Conflicts between the ethanol and oil industries have been simmering for years, but the battle is likely to heat up.
"The year 2013 is going to be a pivotal year," said Matt Merritt, a spokesman for Sioux Falls-based Poet, the largest ethanol producing company in the U.S. "There will be a lot of focus on the Renewable Fuel Standard in Congress."
The standard requires that more and more ethanol be used nationwide every year until 2022.
The 2013 amount - 13.8 billion gallons of ethanol - increases to 14.4 billion gallons in 2014 and 15 billion gallons in 2015, according to Renewable Fuels Association website. More dramatically, the total amount of mandated biofuels, including cellulosic ethanol, more than doubles from 16.55 billion gallons in 2013 to 36 billion gallons in 2022.
In order to reach that level, vehicles are going to need to use higher ethanol blends such as E15, said Kelly Kjelden, general manager at the Poet Biorefining plant in Groton.

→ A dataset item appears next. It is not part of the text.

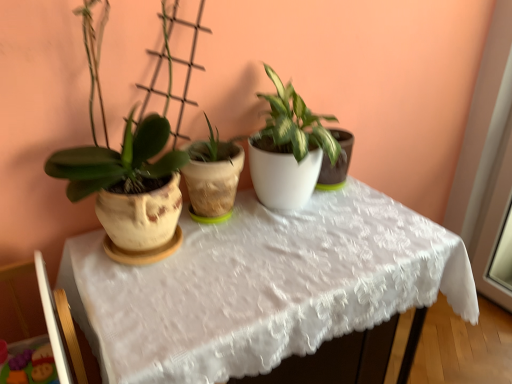 What do you see at coordinates (128, 177) in the screenshot? Image resolution: width=512 pixels, height=384 pixels. I see `matte clay pot at left` at bounding box center [128, 177].

Where is `matte clay pot at left`? The width and height of the screenshot is (512, 384). matte clay pot at left is located at coordinates (128, 177).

E15 is a 15 percent ethanol and 85 percent gasoline mixture, which has been approved by the Environmental Protection Agency for use in cars and light trucks 2001 or newer.
"This was a big win for the ethanol industry," Kjelden said. "It is one more way E15 has been cleared for public use."

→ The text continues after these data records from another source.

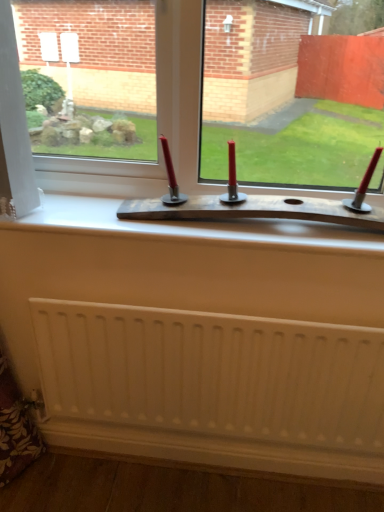 Question: From the image's perspective, is wooden board at center above or below white matte radiator at lower center?

Choices:
 (A) below
 (B) above

Answer: (B)

Question: Is wooden board at center situated inside white matte radiator at lower center or outside?

Choices:
 (A) outside
 (B) inside

Answer: (A)

Question: Looking at the image, does wooden board at center seem bigger or smaller compared to white matte radiator at lower center?

Choices:
 (A) small
 (B) big

Answer: (B)

Question: Is white matte radiator at lower center situated inside wooden board at center or outside?

Choices:
 (A) outside
 (B) inside

Answer: (A)

Question: From the image's perspective, is white matte radiator at lower center positioned above or below wooden board at center?

Choices:
 (A) below
 (B) above

Answer: (A)

Question: Visually, is white matte radiator at lower center positioned to the left or to the right of wooden board at center?

Choices:
 (A) left
 (B) right

Answer: (B)

Question: Considering the positions of point (299, 415) and point (157, 80), is point (299, 415) closer or farther from the camera than point (157, 80)?

Choices:
 (A) farther
 (B) closer

Answer: (A)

Merritt said, "The oil industry is opposed to E15. For every gallon of ethanol used, that displaces a gallon of gasoline."
Nationwide, most fuel stations that sell ethanol blends offer only E10, a mixture of 10 percent ethanol and 90 percent gasoline. The 10 percent blend wall needs to go away, said ethanol proponents.
Attempts to scale back future ethanol benchmarks are, in many ways, an attack on cellulosic ethanol, Merritt said.
Almost all of the increase in ethanol required in the Renewable Fuel Standard after 2015 is from cellulosic ethanol, he said.
Production mandates increase each year from 1 billion gallons of cellulosic ethanol produced in 2013 to 16 billion gallons in 2022.
Cellulosic ethanol is made of wood, grasses or inedible parts of plants, such as corn cobs. Like ethanol made from fermented corn, cellulosic ethanol is made through a fermentation process that produces grain alcohol (ethanol).
Cellulosic ethanol is more difficult to make because the raw materials have fewer natural sugars to convert into alcohol than high starch plants such as corn.
The benefits of cellulosic ethanol, however, are enormous, said proponents. The raw materials are renewable, abundant and cheap. Cellulosic ethanol is considered the next leap in the evolution of biofuels.
Poet is highly interested in cellulosic ethanol because it has the technology to make it, Merritt said. Poet operates a cellulosic ethanol plant in Emmetsburg, Iowa.
Merritt said Poet would license its technology to other ethanol plants and envisions cellulosic ethanol plants operating alongside corn ethanol plants.
Kjelden said allowing the Renewable Fuel Standard laws to remain intact will keep the ethanol industry on the path of developing more renewable energy.
"Why should we fix something that isn't broken?" he said.
Ethanol opponents said there is less need to develop ethanol because the U.S. has been cutting back on imported oil. The discovery and development domestic oil, such as that in the North Dakota oil fields, is one reason for the decline.
"It's still oil, still a fossil fuel and still not renewable," Kjelden said. "We need renewable, clean-burning fuel. We still need to think about the environment and the air we breathe."
The U.S. imports 40 percent of its petroleum, according to the U.S. Energy Department.
Kjelden said that for South Dakota and rural America, ethanol is especially important because of it economic benefits: Ethanol plants create jobs and add value to farmers' crops.
Kjelden said one of the important points about E15 is that it is a choice, not mandated. He said he hopes more service stations offer it to give consumers a choice.
There is a lot at stake for the oil and ethanol industries in Congress this year, and there will be every year until 2022 when the Renewable Fuel Standard benchmarks are met, Merritt said.